#### WORKING DATA
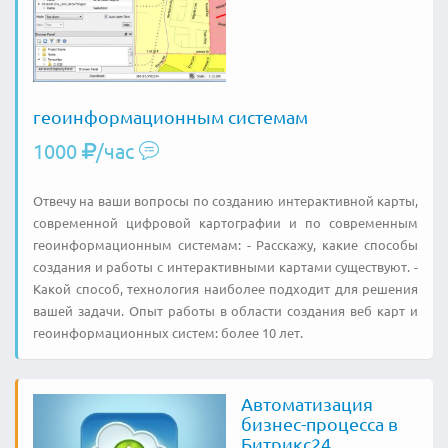
геоинформационным системам
1000
/час
Отвечу на ваши вопросы по созданию интерактивной карты,
современной цифровой картографии и по современным
геоинформационным системам: - Расскажу, какие способы
создания и работы с интерактивными картами существуют. -
Какой способ, технология наиболее подходит для решения
вашей задачи. Опыт работы в области создания веб карт и
геоинформационных систем: более 10 лет.
Автоматизация
бизнес-процесса в
Битрикс24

#### TASK DIRECTIONS
Your task is to retype the records above in full and exactly, omitting the pictures.

#### ANSWER TO THIS PROBLEM
геоинформационным системам
1000
/час
Отвечу на ваши вопросы по созданию интерактивной карты,
современной цифровой картографии и по современным
геоинформационным системам: - Расскажу, какие способы
создания и работы с интерактивными картами существуют. -
Какой способ, технология наиболее подходит для решения
вашей задачи. Опыт работы в области создания веб карт и
геоинформационных систем: более 10 лет.
Автоматизация
бизнес-процесса в
Битрикс24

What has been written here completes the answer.